Kum, kova ve kürek:
Çocuğunuzun “Derdi” ne?
Siz bir şezlong üzerine uzanmış
güneşlenirken kolluklarını taktığınız ve koruyucu
kremler sürdüğünüz çocuğunuzu bir
plastik kova ve kürek ile köpürerek gelen minik
dalgalara ayakları değecek şekilde suyun
kenarına gönül rahatlığıyla bırakırsınız. Bilirsiniz
ki çocuğunuz orada öylesine kendinden
geçmiş şekilde oyuna dalacaktır ki acıktığını
ancak siz sorduğunuzda hatırlayacaktır. Çocuk
sadece çamur halindeki kum, plastik kova
ve kürek ile saatlerce mutluluk içinde oynar.

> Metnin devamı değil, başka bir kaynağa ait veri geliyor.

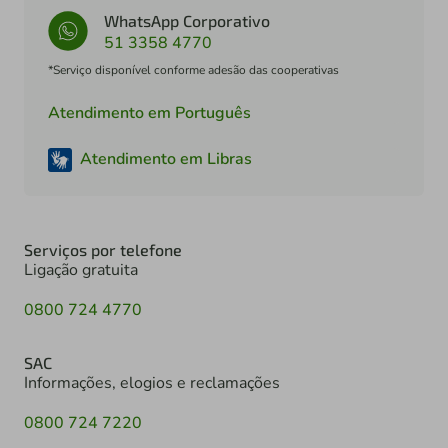
WhatsApp Corporativo
51 3358 4770
*Serviço disponível conforme adesão das cooperativas
Atendimento em Português
Atendimento em Libras
Serviços por telefone
Ligação gratuita
0800 724 4770
SAC
Informações, elogios e reclamações
0800 724 7220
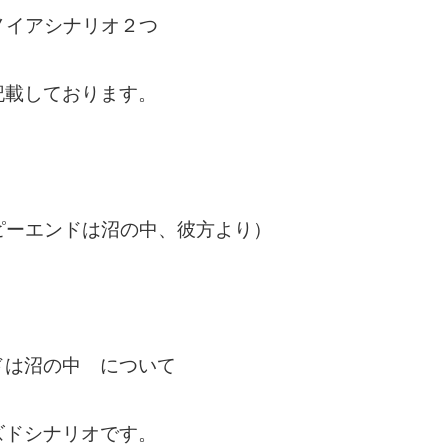
ノイアシナリオ２つ
載しております。
ピーエンドは沼の中、彼方より）
ドは沼の中 について
ズドシナリオです。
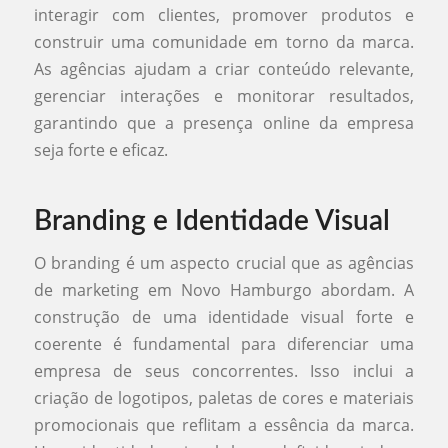
interagir com clientes, promover produtos e
construir uma comunidade em torno da marca.
As agências ajudam a criar conteúdo relevante,
gerenciar interações e monitorar resultados,
garantindo que a presença online da empresa
seja forte e eficaz.
Branding e Identidade Visual
O branding é um aspecto crucial que as agências
de marketing em Novo Hamburgo abordam. A
construção de uma identidade visual forte e
coerente é fundamental para diferenciar uma
empresa de seus concorrentes. Isso inclui a
criação de logotipos, paletas de cores e materiais
promocionais que reflitam a essência da marca.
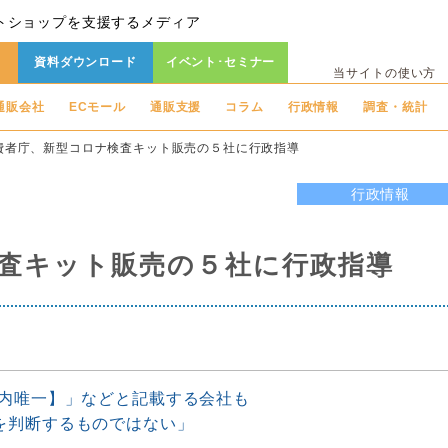
トショップを支援するメディア
資料ダウンロード
イベント･セミナー
当サイトの使い方
通販会社
ECモール
通販支援
コラム
行政情報
調査・統計
費者庁、新型コロナ検査キット販売の５社に行政指導
行政情報
査キット販売の５社に行政指導
国内唯一】」などと記載する会社も
を判断するものではない」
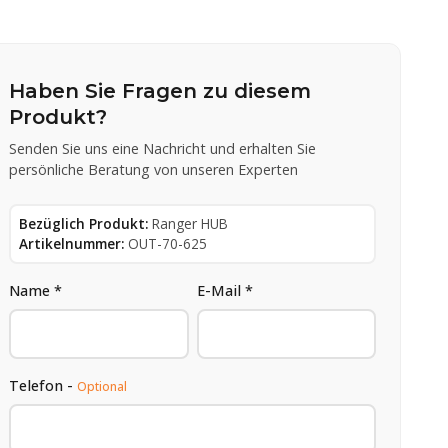
Haben Sie Fragen zu diesem
Produkt?
Senden Sie uns eine Nachricht und erhalten Sie
persönliche Beratung von unseren Experten
Bezüglich Produkt:
Ranger HUB
Artikelnummer:
OUT-70-625
Name *
E-Mail *
Telefon -
Optional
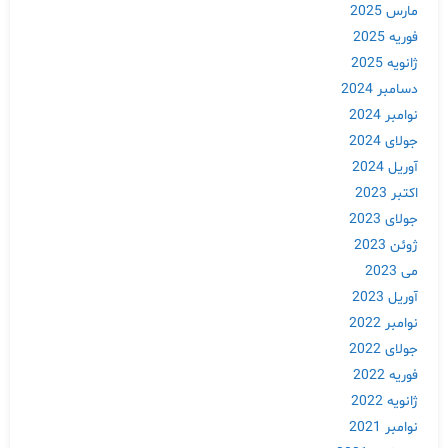
مارس 2025
فوریه 2025
ژانویه 2025
دسامبر 2024
نوامبر 2024
جولای 2024
آوریل 2024
اکتبر 2023
جولای 2023
ژوئن 2023
می 2023
آوریل 2023
نوامبر 2022
جولای 2022
فوریه 2022
ژانویه 2022
نوامبر 2021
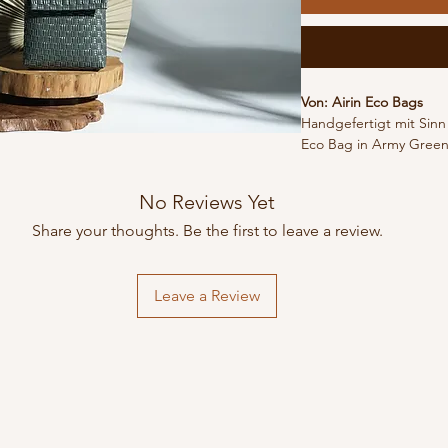
Von: Airin Eco Bags
Handgefertigt mit Sinn f
Eco Bag in Army Green 
Accessoire – sie steht
unserer Umwelt.
No Reviews Yet
Die Tasche wird aus 100
gefertigt und von lok
Share your thoughts. Be the first to leave a review.
Kunsthandwerkern in In
werden ausrangierte Ma
Praktisches und Langle
Leave a Review
Leicht und dennoch rob
Modell perfekt für dein
für kurze Besorgungen
Ausflüge.
Details:
Grösse: S
Masse: 14 × 18 × 3 cm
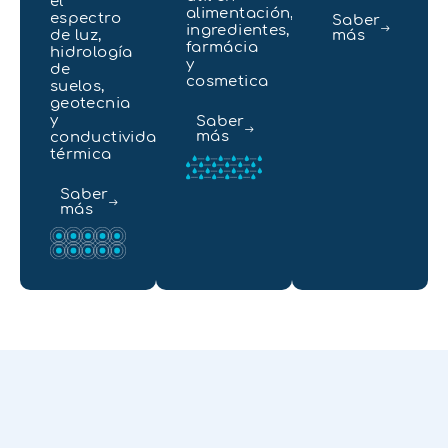
el
alimentación,
espectro
Saber
ingredientes,
de luz,
más
farmácia
hidrología
y
de
cosmetica
suelos,
geotecnia
y
Saber
más
conductividad
térmica
Saber
más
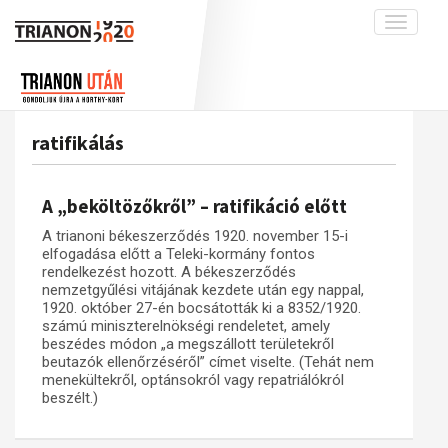
Toggle
navigati
Projekt
Rólunk
Előzmények
Hírek
A kutatócsoport működéséről
Nemzetközi kontextus: iratok és
ratifikálás
interpretációk
Blog
Munkatársaink
Az összeomlás és a magyar társadalom
Krónika
A „beköltözőkről” – ratifikáció előtt
A békerendszer megszilárdulása
Galéria
A trianoni békeszerződés 1920. november 15-i
Utókor és emlékezet
Adatbázis
elfogadása előtt a Teleki-kormány fontos
rendelkezést hozott. A békeszerződés
Visszhang
Emlékművek (feltöltés alatt)
nemzetgyűlési vitájának kezdete után egy nappal,
1920. október 27-én bocsátották ki a 8352/1920.
Publikációk
Menekültek
számú miniszterelnökségi rendeletet, amely
beszédes módon „a megszállott területekről
Kapcsolat
beutazók ellenőrzéséről” címet viselte. (Tehát nem
Trianon-kommentár
menekültekről, optánsokról vagy repatriálókról
beszélt.)
Dokumentumok
A trianoni szerződés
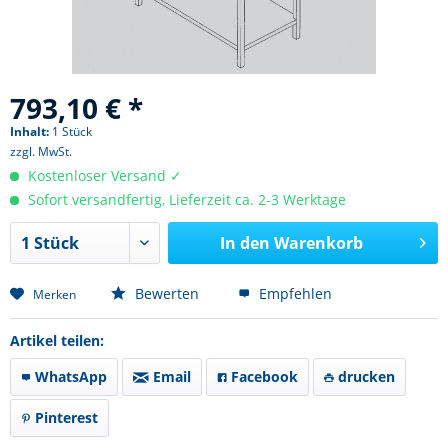
793,10 € *
Inhalt:
1 Stück
zzgl. MwSt.
Kostenloser Versand ✓
Sofort versandfertig, Lieferzeit ca. 2-3 Werktage
In den
Warenkorb
Bewerten
Empfehlen
Merken
Artikel teilen:
WhatsApp
Email
Facebook
drucken
Pinterest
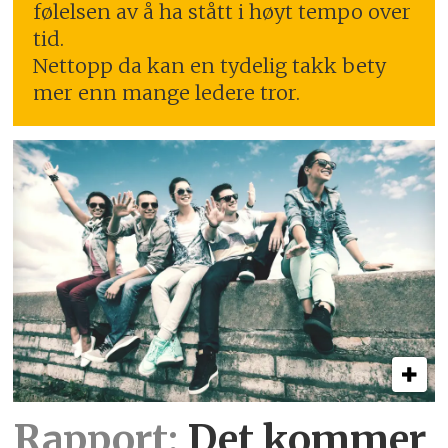
følelsen av å ha stått i høyt tempo over
tid.
Nettopp da kan en tydelig takk bety
mer enn mange ledere tror.
Rapport:
Det kommer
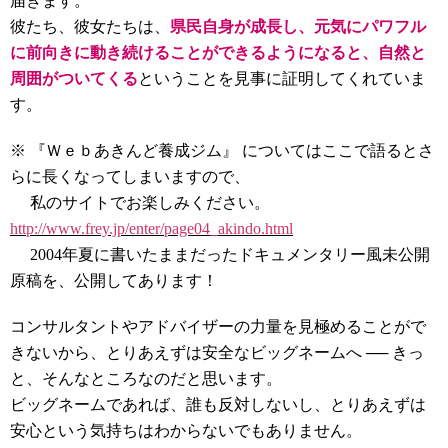
届きます。
彼たち、彼女たちは、
県民自身が成長し、元気にパワフル
に前向きに動き続けることができるようになると、自然と
周囲がついてくる
ということを見事に証明してくれていま
す。
※ 『Ｗｅｂあきんど養成ジム』 についてはここで語るとさ
らに長くなってしまいますので、
私のサイトでお楽しみください。
http://www.frey.jp/enter/page04_akindo.html
2004年夏に書いたままだったドキュメンタリー風未公開
原稿を、公開してあります！
コンサルタントやアドバイザーの力量を見極めることがで
きないから、とりあえずは安全なビッグネームへ ── きっ
と、そんなところなのだと思います。
ビッグネームであれば、誰も反対しないし、とりあえずは
安心という気持ちはわからないでもありません。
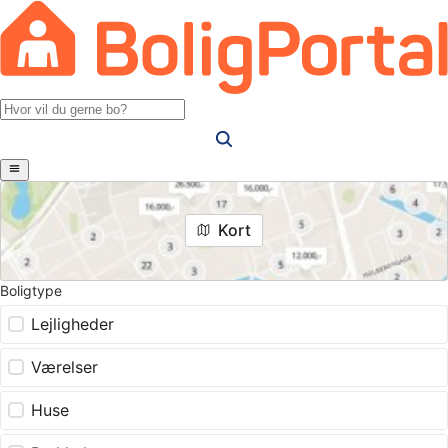
Kort
Boligtype
Lejligheder
Værelser
Huse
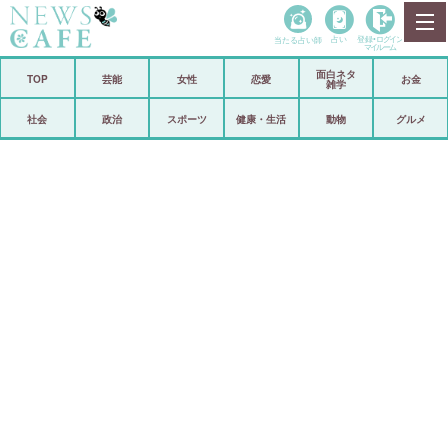
当たる占い師
占い
登録•
ログイン
マイルーム
面白ネタ
ホーム
TOP
芸能
女性
恋愛
お金
雑学
社会
政治
社会
政治
スポーツ
健康・生活
動物
グルメ
経済
海外
芸能
スポーツ
恋愛
ビックリ
コメントポスト
アリ／ナシ
リリース
ショップ
登録・ログイン/マイルーム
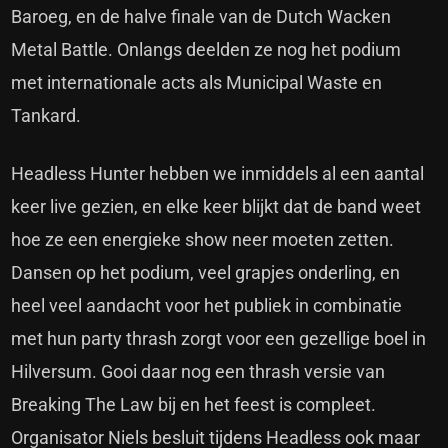
Baroeg, en de halve finale van de Dutch Wacken
Metal Battle. Onlangs deelden ze nog het podium
met internationale acts als Municipal Waste en
Tankard.
Headless Hunter hebben we inmiddels al een aantal
keer live gezien, en elke keer blijkt dat de band weet
hoe ze een energieke show neer moeten zetten.
Dansen op het podium, veel grapjes onderling, en
heel veel aandacht voor het publiek in combinatie
met hun party thrash zorgt voor een gezellige boel in
Hilversum. Gooi daar nog een thrash versie van
Breaking The Law bij en het feest is compleet.
Organisator Niels besluit tijdens Headless ook maar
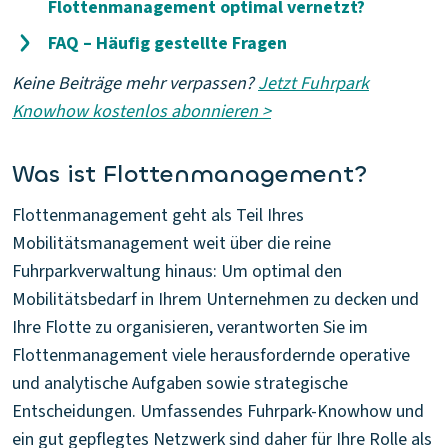
Flottenmanagement optimal vernetzt?
FAQ – Häufig gestellte Fragen
Keine Beiträge mehr verpassen?
Jetzt Fuhrpark
Knowhow kostenlos abonnieren >
Was ist Flottenmanagement?
Flottenmanagement geht als Teil Ihres
Mobilitätsmanagement weit über die reine
Fuhrparkverwaltung hinaus: Um optimal den
Mobilitätsbedarf in Ihrem Unternehmen zu decken und
Ihre Flotte zu organisieren, verantworten Sie im
Flottenmanagement viele herausfordernde operative
und analytische Aufgaben sowie strategische
Entscheidungen. Umfassendes Fuhrpark-Knowhow und
ein gut gepflegtes Netzwerk sind daher für Ihre Rolle als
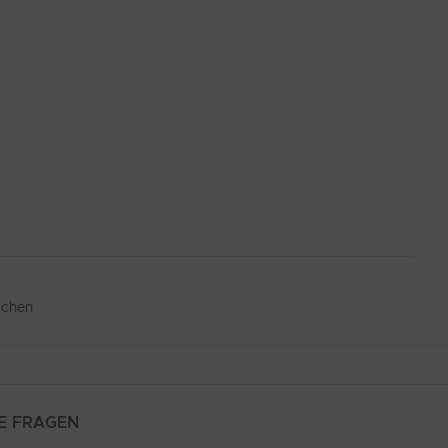
schen
E FRAGEN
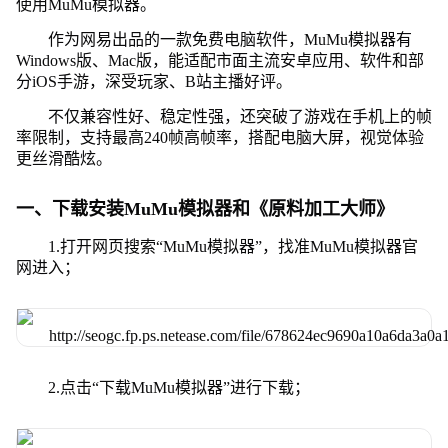
使用MuMu模拟器。
作为网易出品的一款免费电脑软件，MuMu模拟器有
Windows版、Mac版，能适配市面主流安卓应用、软件和部
分iOS手游，深受玩家、B站主播好评。
不仅兼容性好、稳定性强，还突破了游戏在手机上的帧
率限制，支持最高240帧高帧率，搭配电脑大屏，视觉体验
更丝滑酷炫。
一、下载安装MuMu模拟器和《原料加工大师》
1.打开网页搜索“MuMu模拟器”，找准MuMu模拟器官
网进入；
2.点击“下载MuMu模拟器”进行下载；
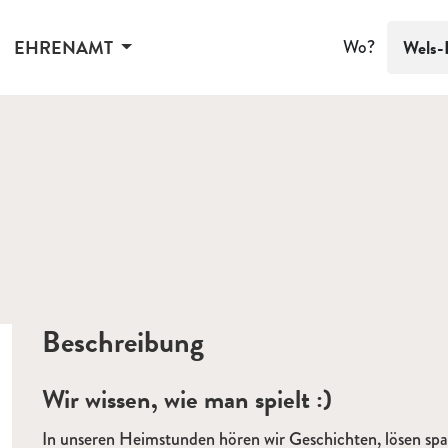
EHRENAMT
Wo?
Wels-
Beschreibung
Wir wissen, wie man spielt :)
In unseren Heimstunden hören wir Geschichten, lösen sp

Veya biz öyle olduğunu zannederiz. Çocuğunuz aslında orada
ne oynuyordur ne de mutludur! Çocuk, bu kadar basit materyallerin
olduğu bir ortamda sizi rahatsız etmeden, sizden bir şey
istemeden nasıl olur da saatlerce kendi halinde bir şeylerle
uğraşır? Çok pahalı ve renkli oyuncaklardan bile en fazla bir iki
saat sonra sıkılan bir çocuk nasıl olur da 5 TL’lik plastik kova ve
kürekle gün boyunca kendinden geçerek oynar?
Aslında bu sorunun cevabı o kadar basit ki: İnsanı diğer
canlılardan ayıran en büyük özelliği bir şey “yapabilme” duygusudur.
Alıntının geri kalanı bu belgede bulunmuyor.